In my experience at least, scrolling is very unlike getting lost in a novel, having my head turned inside out by a poem, or actually writing. Instead, the image and information flows feel like sailing on a kind of enchanted rainbow river: It’s colorful, sometimes vibrant, unpredictable, but moving too quickly to really appreciate anything within it. Scrolling, I remain forever moving, forever on the surface, and never getting anywhere.
This concerns me, because I think the times in which we’re living require of us a finely-tuned empathy, an ability to look each other (and reality) in the eye, and the capacity for nuanced thought and sustained attention—not quicktakes and soundbites. I think it needs our creativity (not “content-creation”), our embodiment, our non-GPS navigational skills. And hear me out, but I think it would also be helpful if many of us had experience really trying to imagine what it might feel like to be a rock, a tree, a turtle, a king, a shepherd, a sick child, an immigrant.
My fantasy, unlikely as it may be, is this: That as the negative impacts social media has on mental health and our ability to speak to one another in open-hearted ways become increasingly clear—along with the openly nefarious intentions of the tech overlords who profit from these sites—that there will be a large exodus from the rainbow river. People will put their phones in a closed drawer, then go outside and lay in the grass for a good long while, not doing anything in particular.
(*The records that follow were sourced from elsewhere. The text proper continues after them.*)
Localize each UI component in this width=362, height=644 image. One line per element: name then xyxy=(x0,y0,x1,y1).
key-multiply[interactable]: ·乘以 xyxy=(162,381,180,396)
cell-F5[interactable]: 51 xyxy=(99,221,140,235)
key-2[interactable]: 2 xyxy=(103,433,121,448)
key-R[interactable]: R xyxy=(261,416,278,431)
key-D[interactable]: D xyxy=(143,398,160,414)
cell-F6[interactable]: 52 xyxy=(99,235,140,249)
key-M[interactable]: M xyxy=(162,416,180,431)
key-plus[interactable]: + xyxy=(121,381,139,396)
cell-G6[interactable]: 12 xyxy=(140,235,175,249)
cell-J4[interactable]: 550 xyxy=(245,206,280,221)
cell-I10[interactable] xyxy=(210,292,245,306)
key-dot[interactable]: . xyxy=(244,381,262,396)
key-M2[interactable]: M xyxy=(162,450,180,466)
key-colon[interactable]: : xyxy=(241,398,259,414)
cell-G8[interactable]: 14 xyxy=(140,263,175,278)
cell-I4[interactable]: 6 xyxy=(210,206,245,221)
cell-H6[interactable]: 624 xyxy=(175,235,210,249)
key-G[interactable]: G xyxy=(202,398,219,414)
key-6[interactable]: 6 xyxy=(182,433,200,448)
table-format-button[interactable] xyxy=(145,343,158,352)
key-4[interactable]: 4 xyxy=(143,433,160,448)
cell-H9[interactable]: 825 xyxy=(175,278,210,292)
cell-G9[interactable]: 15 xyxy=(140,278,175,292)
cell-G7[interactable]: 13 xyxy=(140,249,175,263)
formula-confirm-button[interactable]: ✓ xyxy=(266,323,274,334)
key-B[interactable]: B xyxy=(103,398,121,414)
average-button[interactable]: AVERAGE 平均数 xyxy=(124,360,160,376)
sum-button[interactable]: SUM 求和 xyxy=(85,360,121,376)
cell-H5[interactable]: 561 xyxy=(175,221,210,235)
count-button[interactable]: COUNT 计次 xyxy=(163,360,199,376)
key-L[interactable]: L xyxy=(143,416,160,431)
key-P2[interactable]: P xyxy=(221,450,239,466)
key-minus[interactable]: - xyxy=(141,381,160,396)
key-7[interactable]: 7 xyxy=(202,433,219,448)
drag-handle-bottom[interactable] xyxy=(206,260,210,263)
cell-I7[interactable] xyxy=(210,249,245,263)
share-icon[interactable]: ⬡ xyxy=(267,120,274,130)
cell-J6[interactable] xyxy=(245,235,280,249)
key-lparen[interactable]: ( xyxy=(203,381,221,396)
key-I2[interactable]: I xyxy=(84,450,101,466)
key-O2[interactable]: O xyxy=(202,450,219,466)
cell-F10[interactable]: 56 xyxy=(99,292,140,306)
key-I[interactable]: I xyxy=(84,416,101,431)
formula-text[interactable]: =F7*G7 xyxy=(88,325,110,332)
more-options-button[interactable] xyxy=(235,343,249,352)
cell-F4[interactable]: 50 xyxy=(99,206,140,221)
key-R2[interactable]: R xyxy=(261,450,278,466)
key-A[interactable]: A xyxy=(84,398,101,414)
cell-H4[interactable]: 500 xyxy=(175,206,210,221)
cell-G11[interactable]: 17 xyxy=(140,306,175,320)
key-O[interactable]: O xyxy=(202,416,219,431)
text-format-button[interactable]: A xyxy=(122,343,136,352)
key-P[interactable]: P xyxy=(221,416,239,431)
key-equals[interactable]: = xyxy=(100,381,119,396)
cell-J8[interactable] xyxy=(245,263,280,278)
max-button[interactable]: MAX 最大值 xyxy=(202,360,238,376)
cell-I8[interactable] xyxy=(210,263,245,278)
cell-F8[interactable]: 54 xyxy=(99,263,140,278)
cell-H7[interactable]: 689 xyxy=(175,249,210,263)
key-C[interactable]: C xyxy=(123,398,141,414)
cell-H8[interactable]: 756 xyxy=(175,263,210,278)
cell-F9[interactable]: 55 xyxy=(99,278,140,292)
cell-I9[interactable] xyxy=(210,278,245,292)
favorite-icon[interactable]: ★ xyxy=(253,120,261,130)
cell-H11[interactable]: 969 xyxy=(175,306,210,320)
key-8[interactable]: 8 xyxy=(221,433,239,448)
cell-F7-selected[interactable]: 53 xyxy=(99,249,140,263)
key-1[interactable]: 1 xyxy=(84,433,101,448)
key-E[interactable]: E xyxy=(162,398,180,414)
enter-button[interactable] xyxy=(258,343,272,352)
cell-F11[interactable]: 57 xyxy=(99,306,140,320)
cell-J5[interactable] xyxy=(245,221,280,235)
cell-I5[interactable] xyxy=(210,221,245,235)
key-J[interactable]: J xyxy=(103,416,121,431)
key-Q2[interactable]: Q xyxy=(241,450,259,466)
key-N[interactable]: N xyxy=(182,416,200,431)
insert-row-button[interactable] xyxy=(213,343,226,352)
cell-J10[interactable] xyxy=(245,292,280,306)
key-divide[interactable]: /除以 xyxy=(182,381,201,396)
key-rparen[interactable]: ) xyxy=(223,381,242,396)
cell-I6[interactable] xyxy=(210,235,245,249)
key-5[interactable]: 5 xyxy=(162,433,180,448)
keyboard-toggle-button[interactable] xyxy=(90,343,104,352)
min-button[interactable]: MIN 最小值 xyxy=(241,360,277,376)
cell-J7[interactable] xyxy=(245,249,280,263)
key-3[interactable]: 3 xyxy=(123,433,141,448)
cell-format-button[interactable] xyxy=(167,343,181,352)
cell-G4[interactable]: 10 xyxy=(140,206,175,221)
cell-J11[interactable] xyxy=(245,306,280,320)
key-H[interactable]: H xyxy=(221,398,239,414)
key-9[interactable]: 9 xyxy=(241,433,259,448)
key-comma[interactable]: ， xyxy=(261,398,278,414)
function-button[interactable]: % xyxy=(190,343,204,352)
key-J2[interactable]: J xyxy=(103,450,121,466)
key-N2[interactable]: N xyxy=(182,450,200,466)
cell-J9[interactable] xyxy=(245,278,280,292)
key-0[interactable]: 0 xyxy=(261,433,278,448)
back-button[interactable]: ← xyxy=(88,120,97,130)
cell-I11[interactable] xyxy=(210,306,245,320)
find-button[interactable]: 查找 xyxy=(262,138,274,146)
Maybe on the third day of this new freedom, as they begin to dream up collective ways to resist the institutional crisis and ecocide-in-progress, they might see a pencil on a nearby table, pick it up, and write a poem.
As an example of the prompt I mentioned above—writing from the perspective of a non-human being—I’ll leave you with “Prayer from a Mouse” by poet Sarah Messer. This poem holds a special place in my heart, because I framed a broadside of it for my son before he was born and it’s been hanging in his bedroom for the past eight years. I love how the devotional nature of this poem (Messer is Buddhist) is emphasized by the smallness of the mammal who speaks it in comparison with the vastness of the Divine. The “mouseness” of Messer’s own longing comes through this mouse in a way that shows both empathy and understanding of actual mouseness as well as the mouse-like aspects of our own experience, one shining facet on the infinite gemstone of being.
Prayer from a Mouse
by Sarah Messer
Dimensionless One, can you hear me?
Me with the moon ears, caught
in ice branches?
Beneath the sky’s long house,
beneath the old snake tree,
I pray to see even a fragment
of you—
whiskers ticking
a deserted street,
a staircase leading
to the balcony
of your collarbone.
Beloved King of Stars, I cannot
contain my animal movements.
For you I stay like a mountain.
For you I stay like a straight pin.
But in the end, the body leaves us
its empty building.
Midnight petulant
as a root cellar. Wasps crawling
in sleeves. I sleep
with my tail over
my face, enflamed.
Oh Great Cataloguer
of Snow Leaves, I pray
that you may appear
and carry every piece
of my fur in your hands.
Thanks so much for these thoughts, Sarah Rose. I really need them at this time.
Lovely thoughts, and thoughtful (& lovely) illustrations. Thanks!